An exact transcription of all the records below is required, without any images.

++++ DATA SECTION

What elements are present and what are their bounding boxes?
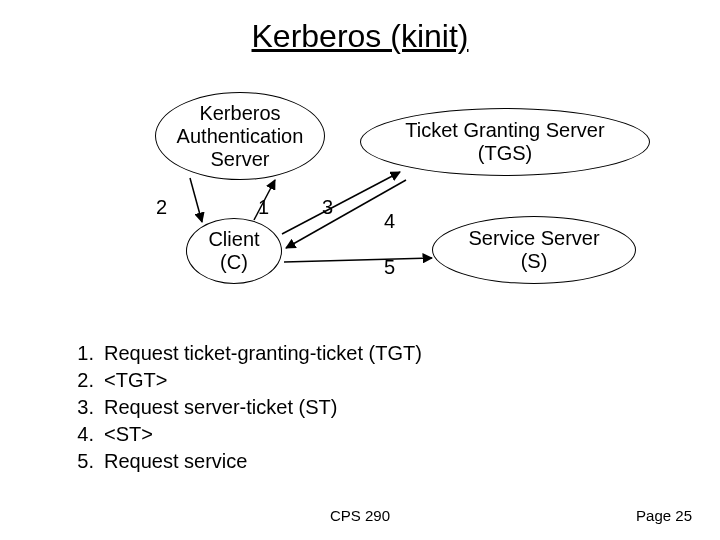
node-service-server: Service Server(S): [432, 216, 636, 284]
svg-line-2: [282, 172, 400, 234]
page-title: Kerberos (kinit): [0, 18, 720, 55]
step-text: Request server-ticket (ST): [104, 394, 337, 421]
step-text: <TGT>: [104, 367, 167, 394]
svg-line-1: [190, 178, 202, 222]
footer-course: CPS 290: [0, 507, 720, 524]
edge-label-3: 3: [322, 196, 333, 219]
list-item: 2. <TGT>: [60, 367, 422, 394]
edge-label-4: 4: [384, 210, 395, 233]
step-text: Request service: [104, 448, 247, 475]
steps-list: 1. Request ticket-granting-ticket (TGT) …: [60, 340, 422, 475]
list-item: 5. Request service: [60, 448, 422, 475]
step-number: 1.: [60, 340, 104, 367]
step-number: 4.: [60, 421, 104, 448]
step-number: 5.: [60, 448, 104, 475]
step-number: 2.: [60, 367, 104, 394]
edge-label-2: 2: [156, 196, 167, 219]
step-text: <ST>: [104, 421, 153, 448]
node-kerberos-authentication-server: KerberosAuthenticationServer: [155, 92, 325, 180]
footer-page: Page 25: [636, 507, 692, 524]
edge-label-1: 1: [258, 196, 269, 219]
list-item: 1. Request ticket-granting-ticket (TGT): [60, 340, 422, 367]
svg-line-4: [284, 258, 432, 262]
step-text: Request ticket-granting-ticket (TGT): [104, 340, 422, 367]
node-ticket-granting-server: Ticket Granting Server(TGS): [360, 108, 650, 176]
list-item: 3. Request server-ticket (ST): [60, 394, 422, 421]
node-client: Client(C): [186, 218, 282, 284]
edge-label-5: 5: [384, 256, 395, 279]
step-number: 3.: [60, 394, 104, 421]
list-item: 4. <ST>: [60, 421, 422, 448]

++++++++

→ RESPONSE BELOW
What elements are present and what are their bounding boxes?
node-service-server: Service Server(S): [432, 216, 636, 284]
svg-line-2: [282, 172, 400, 234]
page-title: Kerberos (kinit): [0, 18, 720, 55]
step-text: Request server-ticket (ST): [104, 394, 337, 421]
step-text: <TGT>: [104, 367, 167, 394]
svg-line-1: [190, 178, 202, 222]
footer-course: CPS 290: [0, 507, 720, 524]
edge-label-3: 3: [322, 196, 333, 219]
list-item: 2. <TGT>: [60, 367, 422, 394]
edge-label-4: 4: [384, 210, 395, 233]
step-text: Request service: [104, 448, 247, 475]
steps-list: 1. Request ticket-granting-ticket (TGT) …: [60, 340, 422, 475]
list-item: 5. Request service: [60, 448, 422, 475]
step-number: 1.: [60, 340, 104, 367]
step-number: 4.: [60, 421, 104, 448]
step-number: 5.: [60, 448, 104, 475]
step-number: 2.: [60, 367, 104, 394]
edge-label-2: 2: [156, 196, 167, 219]
step-text: <ST>: [104, 421, 153, 448]
node-kerberos-authentication-server: KerberosAuthenticationServer: [155, 92, 325, 180]
footer-page: Page 25: [636, 507, 692, 524]
edge-label-1: 1: [258, 196, 269, 219]
list-item: 1. Request ticket-granting-ticket (TGT): [60, 340, 422, 367]
svg-line-4: [284, 258, 432, 262]
step-text: Request ticket-granting-ticket (TGT): [104, 340, 422, 367]
node-ticket-granting-server: Ticket Granting Server(TGS): [360, 108, 650, 176]
list-item: 3. Request server-ticket (ST): [60, 394, 422, 421]
node-client: Client(C): [186, 218, 282, 284]
edge-label-5: 5: [384, 256, 395, 279]
step-number: 3.: [60, 394, 104, 421]
list-item: 4. <ST>: [60, 421, 422, 448]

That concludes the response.